Amidst the recent revival of the cryptocurrency market, the Maker protocol and its native token MKR have faced challenges. After reaching a yearly high of $4,070 in April, MKR experienced a consistent downtrend, dropping to as low as $2,440 just one week later. To gain insights into the potential price movements of MKR in the near term, let’s examine the protocol’s key metrics.

The Maker protocol recently shared updated metrics that highlight its health and growth over the past month. One important metric is the current supply of DAI, the decentralized stablecoin governed by MakerDAO’s blockchain. With over 5 billion DAI in circulation, this metric reflects the total amount of DAI created and in use.

Total Value Locked (TVL) is another significant metric, representing the dollar value of assets locked within the Maker protocol. Despite operating on just one chain, Maker has approximately $8.76 billion locked, making it the fourth-largest decentralized finance (DeFi) protocol. The majority of these assets are locked in the ETH-C Vault type, with around $2.07 billion worth of ETH.

To achieve a complete MKR burn, the system surplus needs to reach 50 million DAI. On the other hand, the Dai Savings Rate (DSR) indicates the rate at which users are rewarded for locking their DAI within DSR contracts. Currently, the DSR cost amounts to approximately 153 million DAI.

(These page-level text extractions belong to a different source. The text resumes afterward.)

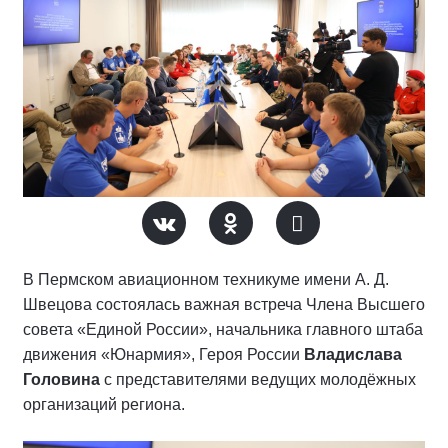
В Пермском авиационном техникуме имени А. Д.
Швецова состоялась важная встреча Члена Высшего
совета «Единой России», начальника главного штаба
движения «Юнармия», Героя России
Владислава
Головина
с представителями ведущих молодёжных
организаций региона.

Currently, most DAI remains within DeFi, with externally owned accounts (EOA) and the DSR as the top use cases, holding over 2.3 billion and 1.96 billion DAI, respectively. In terms of revenue generation, SparkLend D3M and Spark’s MetaMorpho D3M are leading the way, generating an estimated $155 million in annual revenue based on their deposit APYs. This demonstrates the importance of various collateral types and revenue streams within the Maker ecosystem.

Looking ahead, the upcoming Endgame Plan, which proposes to revamp Maker’s governance and tokenomics, is expected to act as a catalyst for the MKR token, potentially boosting its price. The plan aims to establish a self-sustainable equilibrium in the ecosystem.

Currently, MKR is trading at $2,612, experiencing a slight decline in the past 24 hours and 30 days. The recent trading volume has also decreased by 4.7%, totaling only $72 million compared to the token’s $2.4 billion market cap.

If the Endgame Plan generates renewed interest in MKR, the token’s ability to surpass higher levels will be impeded around the $2,660 level. Resistance levels at $2,710 and $2,760 would need to be overcome before potentially retesting the resistance at $2,845. On the daily chart, $2,905 and $2,950 act as the final hurdles before reaching the $3,000 milestone.

It remains to be seen whether developments in key metrics, coupled with the anticipated Endgame proposal, can stimulate significant bullish momentum for MKR, allowing it to overcome resistance levels and regain its bullish trend.